I think that should enlighten you on how much credit should be given to the obstacles placed in the way of the right of association.[319]

[p249] Besides these restrictions which apply in a general way to industrial and commercial enterprises, there are others which apply particularly to those which devote themselves to commercial banking.

Our public banks are still subject to the regime of privilege.

[p250]

THE CONSERVATIVE.

I must warn you that on this score I will wage all out war on you. I am not a supporter of free banking[320] and I never will be. I cannot understand how the government can allow anyone who wishes, to print paper money or to issue assignats,[321] and toss them freely into circulation. Moreover, [p251] what this marvelous utopia leads to has already been shown.

THE ECONOMIST.

Where?

THE CONSERVATIVE.

In the United States and you know what it led to there.[322] A general bankruptcy. God preserve us from a [p252] like calamity. I would rather have a bit less freedom and a bit more security.

THE ECONOMIST.

The only trouble is that your information is quite false. The banks are free in the [p253] United States, only in the case of six individual States: Rhode Island, Massachusetts, Connecticut, New Hampshire, Maine and Vermont. And it is precisely these six states and only they which stayed clear of the general bankruptcy.

If you are skeptical I would beg you to read the remarkable works of MM. Carey[323] and Coquelin on the banks.[324] [325] In them you will learn that the free banks of America caused fewer disasters than the protected banks of Europe.

THE CONSERVATIVE.

And yet I have often heard the complete opposite asserted.

THE ECONOMIST.

By people about as well informed as you. By minds imbued with all the prejudices of the regulatory regime, who never fail, on an a priori basis and when they have no information, to lay disorders in production at the door of laissez-faire.[326]

THE CONSERVATIVE.

Agree at least that it was highly imprudent to authorize the first issuing of paper as money.

THE ECONOMIST.

You do not really believe that. Does not everyone, do not you and I, sir, create paper money? Do we not give our creditors promises every day to pay on such and such a date, such [p254] and such a sum of specie? We would give them tickets payable in other merchandise, in products made by ourselves, for example, if they were happy to accept tickets issued on such a basis. Unfortunately, they do not want to. Why? Because they can always exchange cash money against all sorts of merchandise, whilst they cannot easily make satisfactory use of other goods. What would my boot-maker do, for example, with a newspaper article which I undertook to deliver to him three months later, in exchange for a pair of boots? It is probably true, in the end, that a journalist like myself does pay for his boots with newspaper articles; but this does require after all that I succeed in placing them. If I gave my boot-maker a promise payable in leader-articles for Paris newspapers instead of money, it would be up to him to place these leaders and Lord knows whether he would manage it. So he will not accept anything payable except in good, old-fashioned money.

What do these long-term bills do?
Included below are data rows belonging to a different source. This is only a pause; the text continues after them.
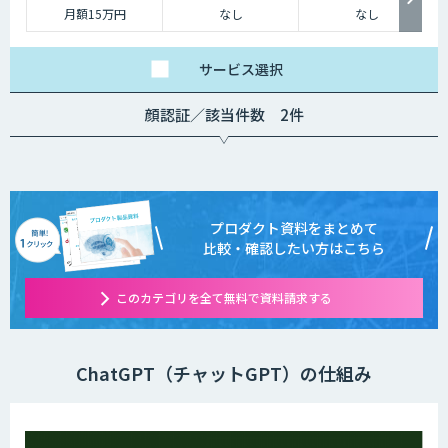
月額15万円
なし
なし
サービス
選択
顔認証／該当件数 2件
プロダクト資料をまとめて
比較・確認したい方はこちら
このカテゴリを全て無料で資料請求する
ChatGPT（チャットGPT）の仕組み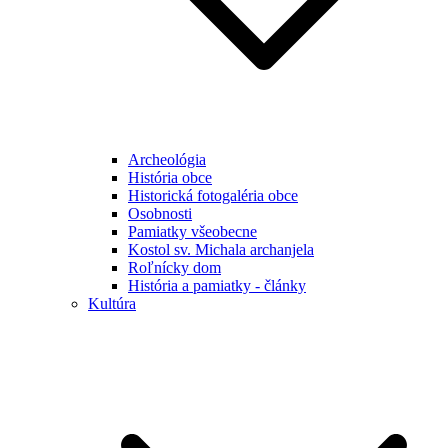
Archeológia
História obce
Historická fotogaléria obce
Osobnosti
Pamiatky všeobecne
Kostol sv. Michala archanjela
Roľnícky dom
História a pamiatky - články
Kultúra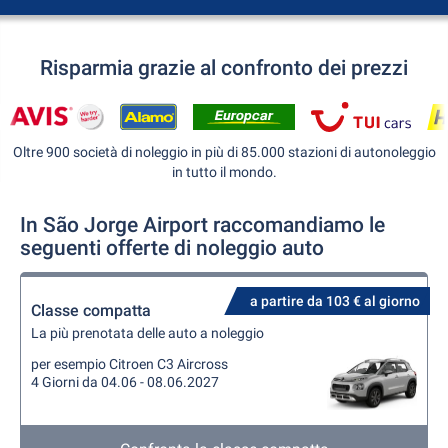
Risparmia grazie al confronto dei prezzi
Oltre 900 società di noleggio in più di 85.000 stazioni di autonoleggio
in tutto il mondo.
In São Jorge Airport raccomandiamo le
seguenti offerte di noleggio auto
a partire da 103 € al giorno
Classe compatta
La più prenotata delle auto a noleggio
per esempio Citroen C3 Aircross
4 Giorni da 04.06 - 08.06.2027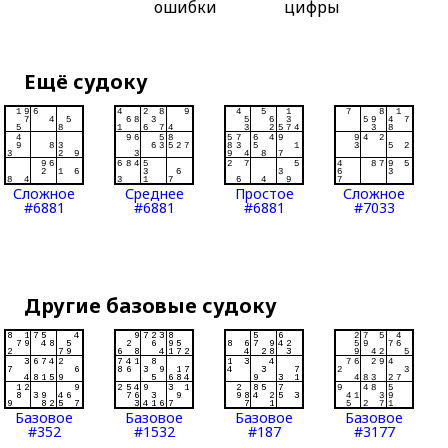
ошибки
цифры
Ещё судоку
Сложное
Среднее
Простое
Сложное
#6881
#6881
#6881
#7033
Другие базовые судоку
Базовое
Базовое
Базовое
Базовое
#352
#1532
#187
#3177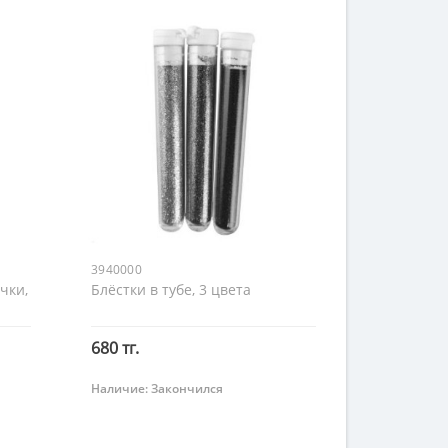
3940000
чки,
Блёстки в тубе, 3 цвета
680 тг.
Наличие:
Закончился
Закончился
For the most part, they serve the process of circulation. If they did not exist, we would have to replace them with sums in gold or silver. As an individual who issues these dated bills, I am creating money therefore. I have the right to do this; if it seems sound to me, I can make millions of promises to pay; I can fill a room with them. The question, however, is not making them, but of exchanging them against things of real value, of value incorporated in the form of specie, clothes, boots, furniture etc. Well, will it be possible for me to exchange my promissory notes indefinitely against these valuable things? It will not. [p255] I will barely be able to exchange them for more than the sum which people assume me to be in a position to pay. Before accepting my notes, people will enquire as to my situation, my financial resources, my intelligence, my probity and my health. After all that, they will decide whether my promise to pay is worthwhile or not. There are smart people who contrive to have their notes valued at more than they will in fact realize; on the other hand there are incompetents who will not manage to place theirs for as much as they are worth. In general, however, each person’s credit matches his abilities.

THE SOCIALIST.

Evaluation is very difficult for all that.

THE ECONOMIST.

Evaluation also demands the most delicate tact. Bankers acquire and develop this tact through long experience. Those who do not have it go on to ruin themselves. If the government dared to run a bank in the way it runs so many things, like a train or an omnibus, you would soon see capital exiting from any banker who ran his business in this fashion….Fortunately, the government has not yet become the universal banker. So it is still hardly possible to pump more promises into circulation than one can reimburse.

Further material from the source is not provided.